* _EXERCISE_
Leave out the pictures and set down the rest of the listing below word for word.
((
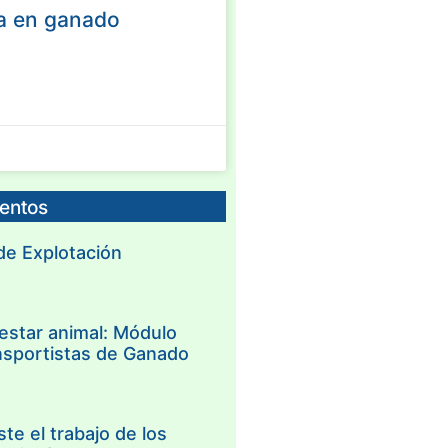
a en ganado
ventos
 de Explotación
estar animal: Módulo
nsportistas de Ganado
te el trabajo de los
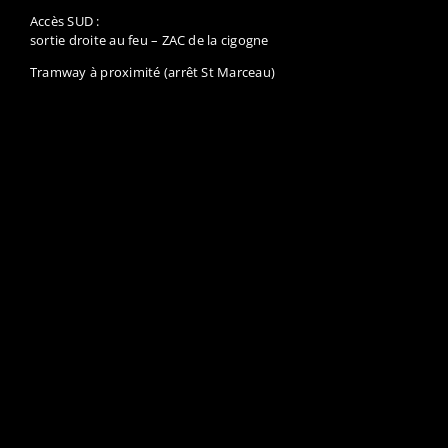
Accès SUD :
sortie droite au feu – ZAC de la cigogne
Tramway à proximité (arrêt St Marceau)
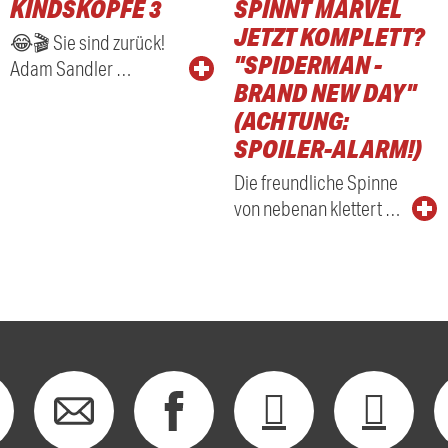
KINDSKÖPFE 3
SPINNT MARVEL
RADIO
JETZT KOMPLETT?
😂🎬 Sie sind zurück!
"SPIDERMAN -
Adam Sandler …
BRAND NEW DAY"
(ACHTUNG:
SPOILER-ALARM!)
Die freundliche Spinne
von nebenan klettert …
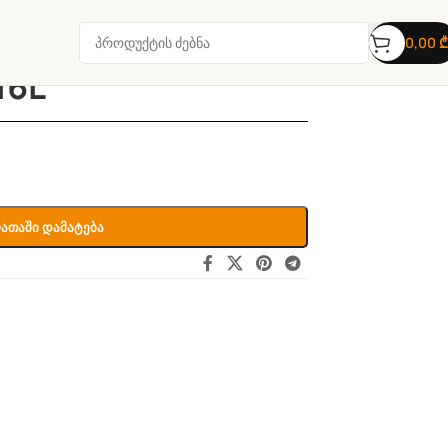
0,00
₾
16L
ათაში Დამატება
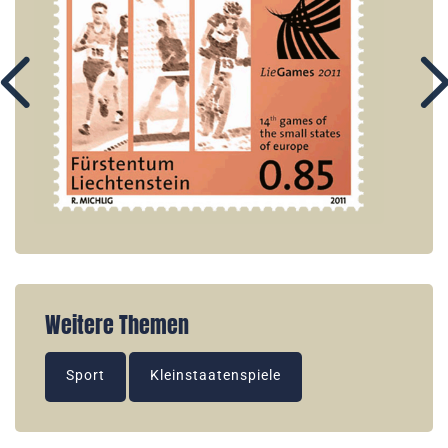
Weitere Themen
Sport
Kleinstaatenspiele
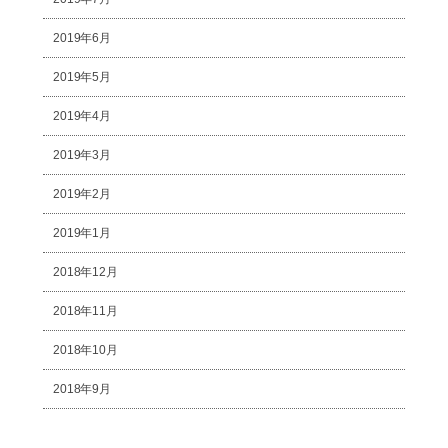
2019年6月
2019年5月
2019年4月
2019年3月
2019年2月
2019年1月
2018年12月
2018年11月
2018年10月
2018年9月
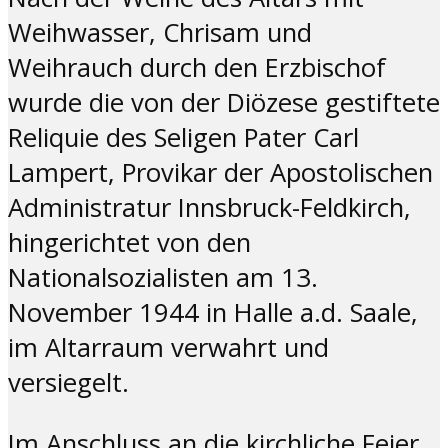
Weihwasser, Chrisam und
Weihrauch durch den Erzbischof
wurde die von der Diözese gestiftete
Reliquie des Seligen Pater Carl
Lampert, Provikar der Apostolischen
Administratur Innsbruck-Feldkirch,
hingerichtet von den
Nationalsozialisten am 13.
November 1944 in Halle a.d. Saale,
im Altarraum verwahrt und
versiegelt.
Im Anschluss an die kirchliche Feier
))
* _ANSWER TO THE PROBLEM_
a en ganado
ventos
 de Explotación
estar animal: Módulo
nsportistas de Ganado
te el trabajo de los
Accès SUD :
sortie droite au feu – ZAC de la cigogne
Tramway à proximité (arrêt St Marceau)
KINDSKÖPFE 3
SPINNT MARVEL
RADIO
JETZT KOMPLETT?
😂🎬 Sie sind zurück!
"SPIDERMAN -
Adam Sandler …
BRAND NEW DAY"
(ACHTUNG:
SPOILER-ALARM!)
Die freundliche Spinne
von nebenan klettert …
0,00
₾
16L
ათაში Დამატება
Weitere Themen
Sport
Kleinstaatenspiele
2019年6月
2019年5月
2019年4月
2019年3月
2019年2月
2019年1月
2018年12月
2018年11月
2018年10月
2018年9月
Weihwasser, Chrisam und
Weihrauch durch den Erzbischof
wurde die von der Diözese gestiftete
Reliquie des Seligen Pater Carl
Lampert, Provikar der Apostolischen
Administratur Innsbruck-Feldkirch,
hingerichtet von den
Nationalsozialisten am 13.
November 1944 in Halle a.d. Saale,
im Altarraum verwahrt und
versiegelt.
Im Anschluss an die kirchliche Feier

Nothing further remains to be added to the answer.